Week 5: Polygons and Tilings on the SPhere Math 653 Fall 2012
Plan for Today Talk about spherical polygons (angle sum and area) Talk about tilings in the plane and on the sphere Make some connections to Euclidean geometry Briefly discuss the role of the sphere in earth maps.
Reminder Last week we discovered/developed “Girard’s Theorem”, which relates the angle sum and area of a spherical triangle. We wrote: 𝐴𝑟𝑒𝑎 Δ = 𝐴𝑛𝑔𝑙𝑒𝑆𝑢𝑚 Δ −180 720 ∙4𝜋 𝑟 2 How would this look if we used radians instead of degrees for the angles?
Angle Sum of a Polygon We also decided that the angle sum of an n-sided spherical polygon would range between 180(n – 2) and 180(n + 2) degrees. How could we characterize the angles in a regular spherical polygon? We can define a regular spherical polygon as a spherical polygon with all angles and all sides congruent.
Regular Tessellations in the Plane Take about the next 5 minutes and work with your partners to identify and justify which regular polygons can tessellate the plane. (A tessellation is a continuous tiling of the shape which can cover the plane with no gaps or overlaps.)
Regular Tessellations on the Sphere What arrangements of regular spherical polygons can tessellate the sphere? Take about the next 20-30 minutes with your group (or individually) to decide and justify your conclusions. Remember, worry about regular tessellations only (using only one kind of regular polygon).
Regular Tessellations on the Sphere For each of these tessellations, imagine what you would see if you connected each vertex, not with great circles on the sphere itself, but with straight lines that connect the points in 3 dimensions, cutting through the interior of the sphere. Notice anything interesting?
Polyhedra Let’s take the next few minutes and investigate a relationship between the faces, vertices, and edges in a polyhedron. A polyhedron is a simple, closed 3-D figure composed entirely of flat (planar) faces. Consider the quantity “Faces + Vertices – Edges”. What do you notices about this quantity for several different examples of polyhedra? We can prove this using the sphere!
Area of Spherical Polygons Let’s start by seeing what we can find out about the area of spherical polygons. Because we know that the area of spherical triangles is directly related to their angle sum, we can use a “partitioning into triangles” strategy to investigate the area of spherical polygons. Can you find a formula for the area of a general polygon on the sphere, in terms of n (the number of sides), the polygon’s interior angle sum, and the radius of the sphere? (I suggest using Radians.)
Proving Euler’s Formula Let V be the number of vertices in a polyhedron, F the number of faces, and E be the number of edges. Imagine placing the polyhedron inside the sphere and shining a bright light at the very center, then tracing the shadow of each edge onto the sphere. What would you see? We call this the spherical projection of the polyhedron.

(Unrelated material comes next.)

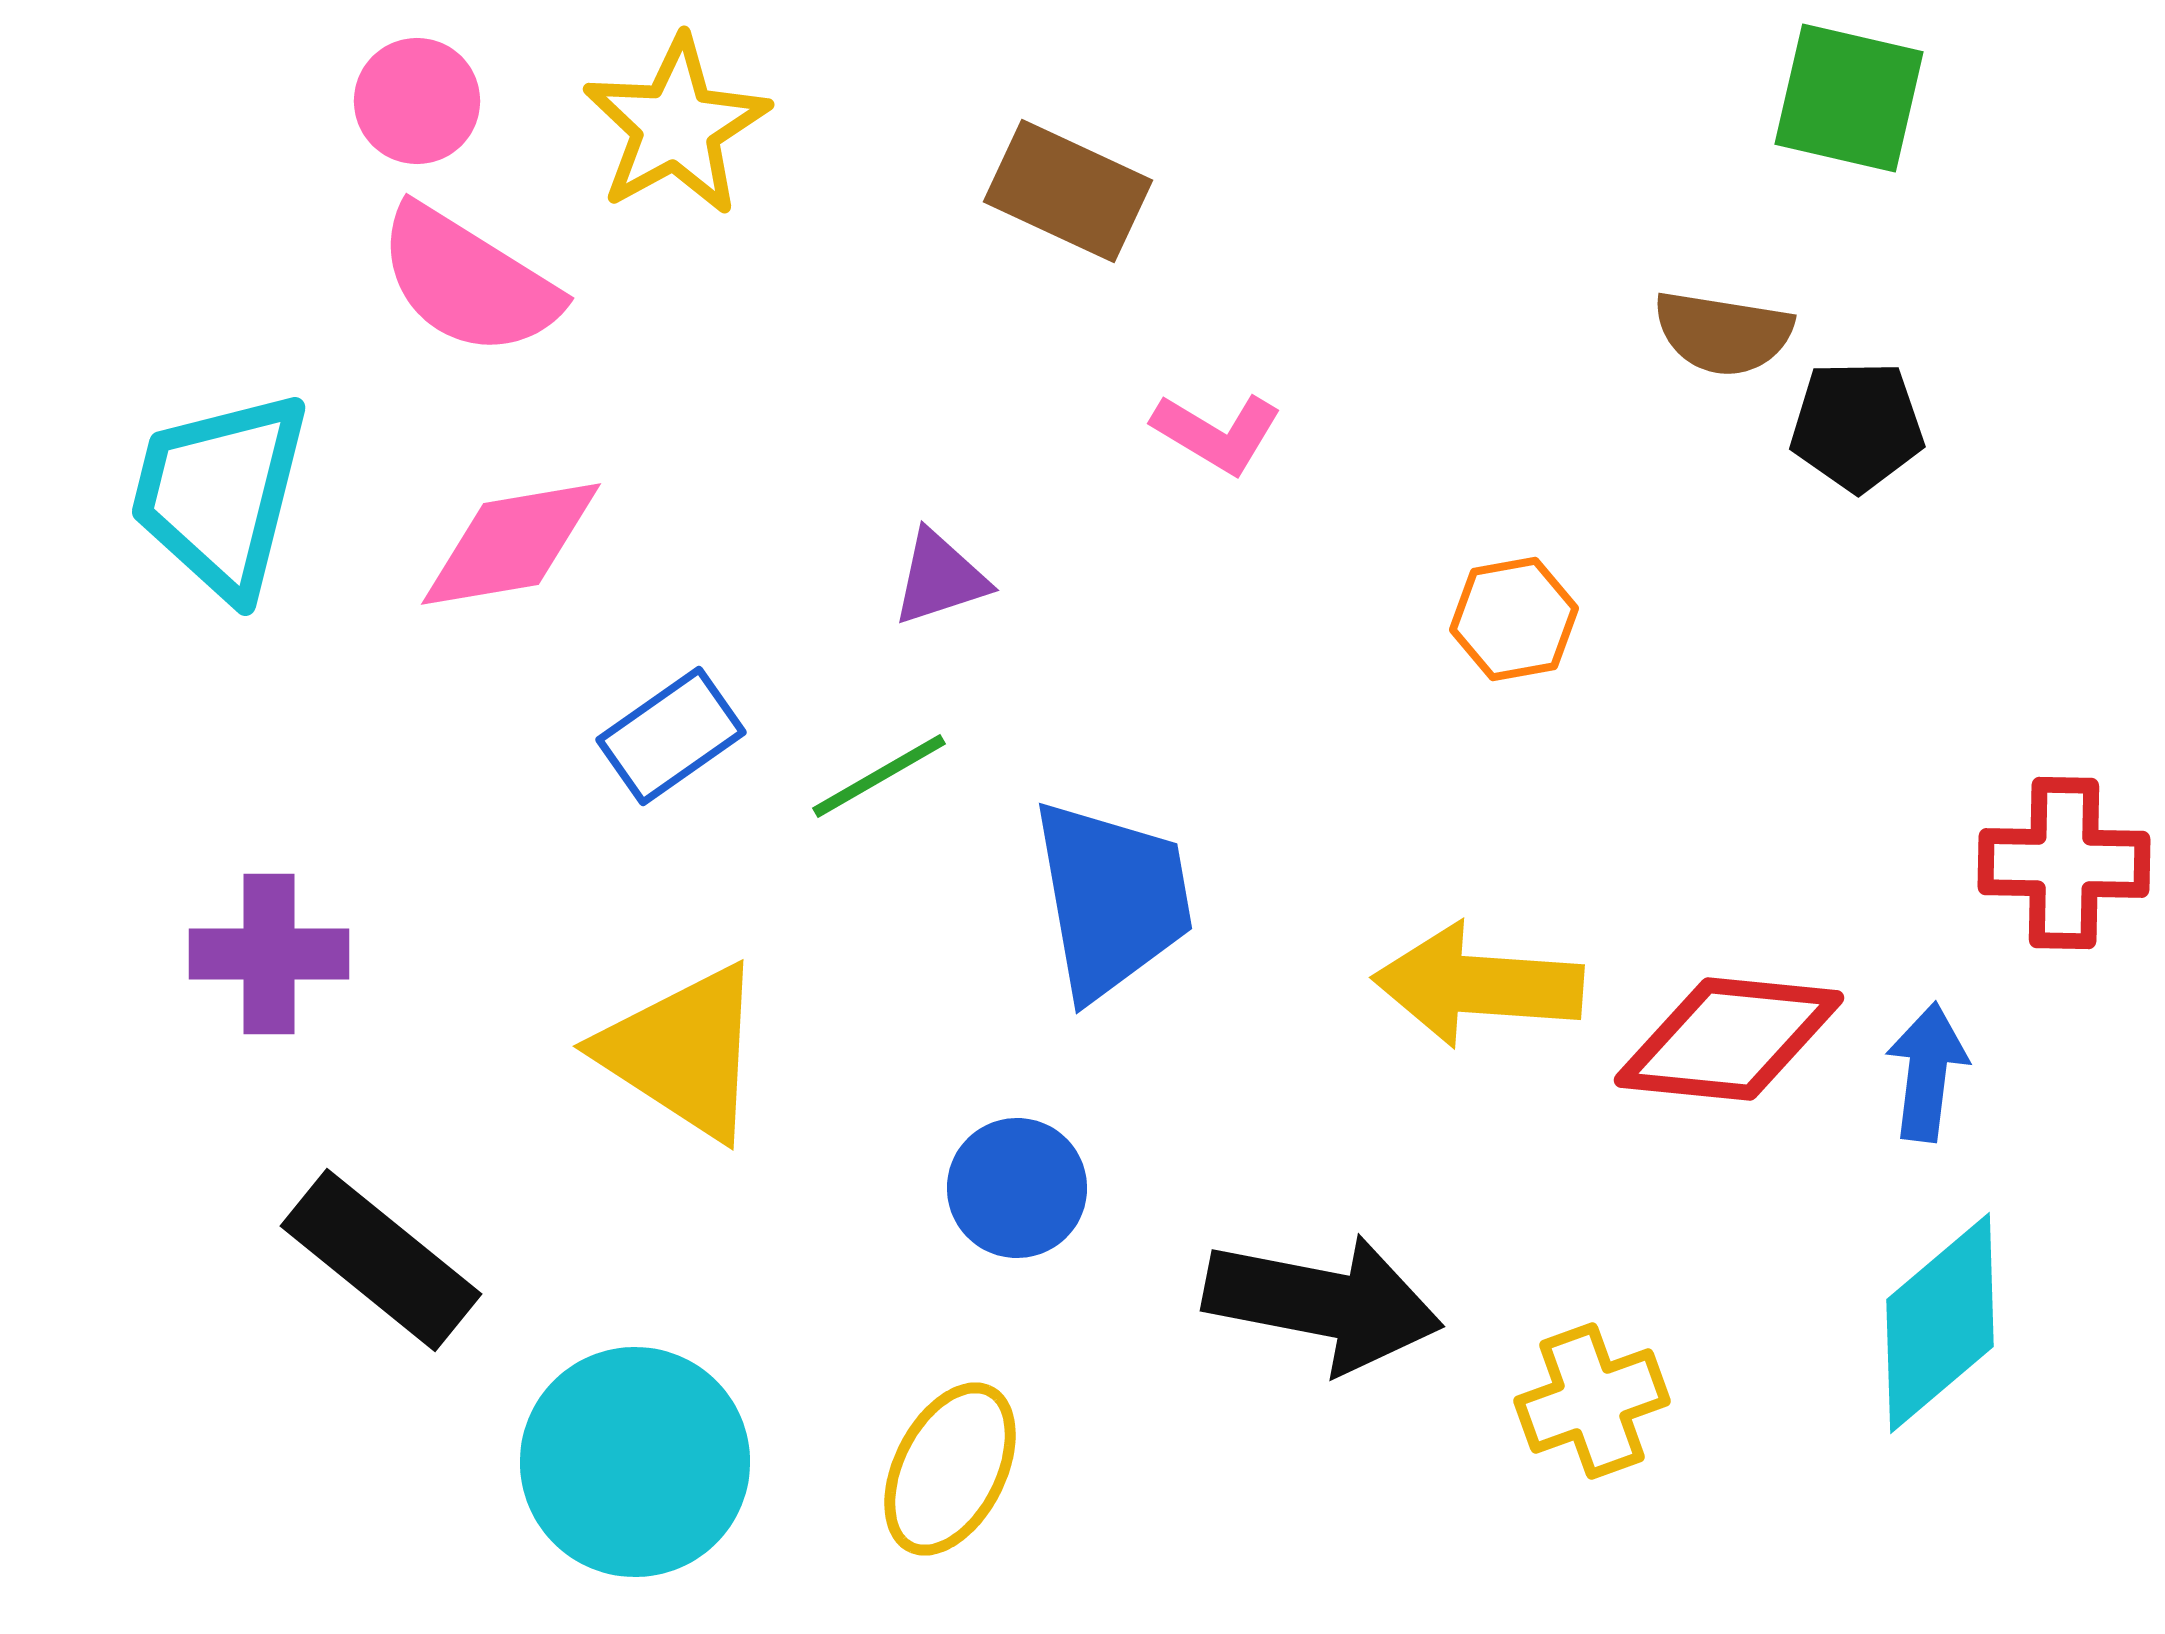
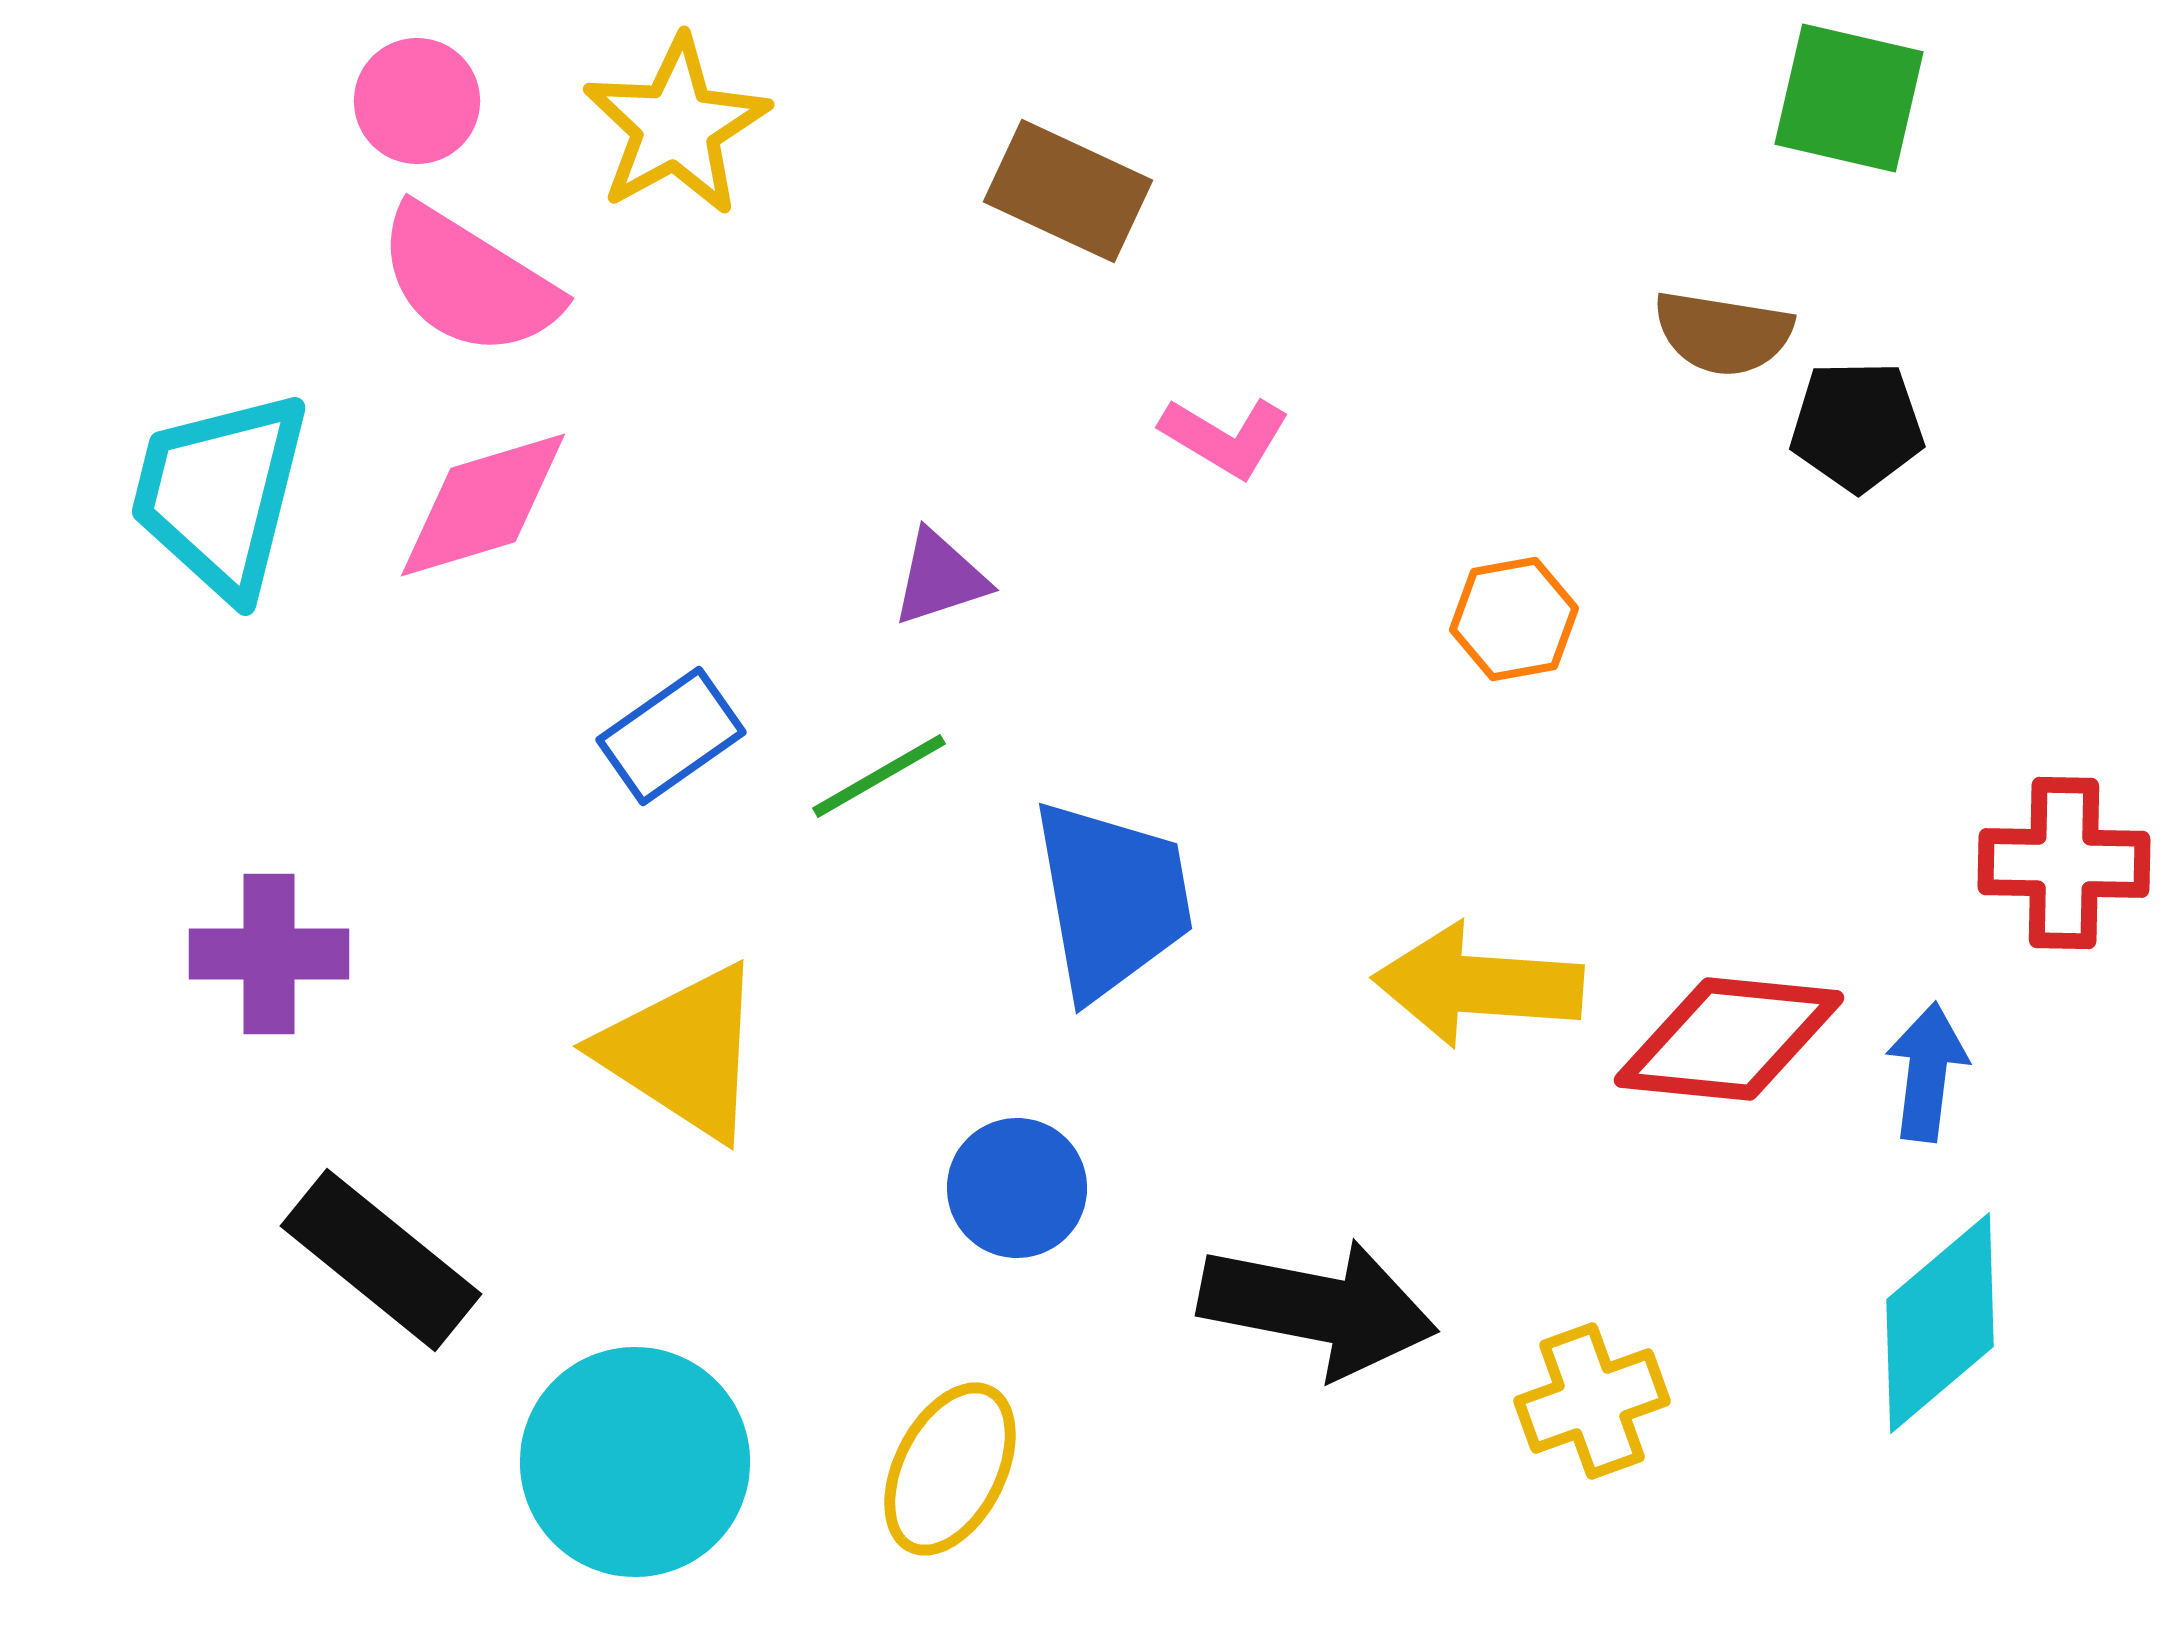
pink L-shape: moved 8 px right, 4 px down
pink diamond: moved 28 px left, 39 px up; rotated 7 degrees counterclockwise
black arrow: moved 5 px left, 5 px down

Proving Euler’s Formula – An Alternative (Inductive) Approach Call χ (chi) the “Euler Characteristic.” We want to show that χ = 2 Start with a sphere with one point on it. Since there is one face (the sphere) and one vertex (the point) χ = v − e + f So, χ = 1 − 0 + 1 = 2 in this case. (The basis step)
Proving Euler’s Formula – An Alternative (Inductive) Approach Now (the inductive step) we build whatever tessellation we desire by using one of the following two moves: Move I: Add a new point and an edge connecting it to an existing point. Move II: Add an edge connecting two (different) existing point. What happens to χ when you use either of these two moves?
Proving Euler’s Formula – An Alternative (Inductive) Approach The key point is that neither Move I or Move II changes χ. Move I adds one vertex and one edge, which cancel each other in v – e + f. Move II adds one new edge, and cuts one face into two, creating a net increase of one face. Again, e increasing by 1 and f increasing by 1 cancel in v − e + f. To make this argument into a rigorous mathematical proof, we would need to argue that any spherical tiling can be built from the one-point-sphere via a series of Moves I and II.
Spherical Geometry & the Earth Although the earth is a sphere, we often act as if it were a plane. How big must a triangle on the earth be before we notice the spherical distortion effect? The radius of the earth is approximately 4000 mi. Colorado is roughly rectangular-shaped and has an area of 104,094 sq mi. What is the angle sum of the state of Colorado? How big would a region have to be (in sq miles) to have a detectable defect?